Usul et Valder pensèrent que ce chat avait complètement perdu la raison mais ils décidèrent de se taire pour le moment. Tilc poursuivit :
– Il faudrait que vous appeliez vos maîtres pour qu’ils me soignent. – Les maîtres… Cela me semble être une bonne idée, acquiesça Valder, mais comment faire pour les amener jusqu’ici ? Quand on leur demande quelque chose, en général, ils ne comprennent rien. – Vous êtes tous les deux des chats intelligents, assura le blessé, je suis sûr que vous allez y arriver !
Avant de partir, Usul, très au fait de la bienséance, se présenta :
– Au fait, je m’appelle Usul et là-bas, dit-il en montrant Valder qui était déjà reparti vers la maison, c’est Valder. Nous allons revenir très vite, tiens bon !

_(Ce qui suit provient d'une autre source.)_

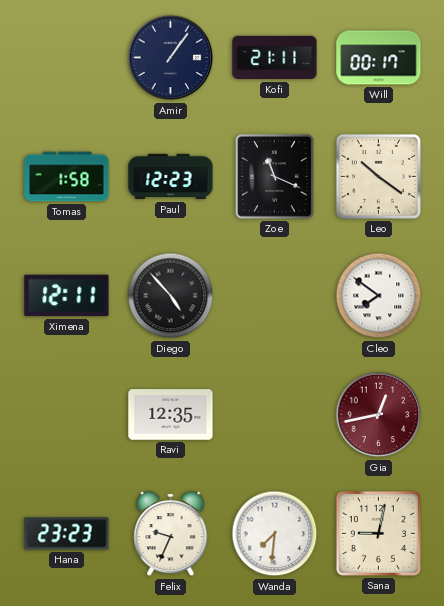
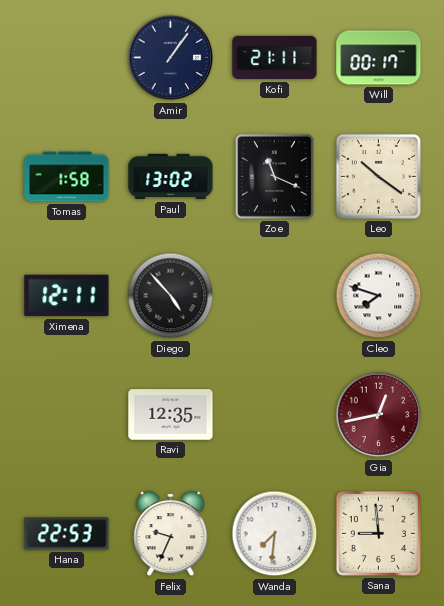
Paul: 12:23 -> 13:02
Cleo: 7:51 -> 7:48
Hana: 23:23 -> 22:53
Sana: 9:02 -> 8:59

Et Usul courut vers la maison. Arrivé sur le seuil, il commença par gratter à la porte, pendant que Valder restait en lisière du jardin. Ce fut cette fois le maître qui ouvrit : « Ah ! Usul, tu veux rentrer ? Dépêche-toi un peu, il fait froid dehors ! » Mais au moment de passer la porte, Usul fit brusquement demi-tour et rejoignit Valder. Ils se mirent alors à miauler tous les deux à l’unisson. Le maître referma la porte en râlant : « eh bien puisque vous ne voulez pas rentrer, vous aller rester dehors ! » Mais à peine avait-il tourné les talons qu’Usul recommençait à gratter à la porte. Au bout de la troisième fois, le maître comprit (enfin !) qu’il se passait quelque chose d’anormal. Il mit son manteau et sortit : « que veux-tu donc me dire ? » demanda-t-il à Usul, tu veux que j’aille dans le jardin ? Valder (qui avait rejoint Tilc) a un problème ? Bon, je te suis… »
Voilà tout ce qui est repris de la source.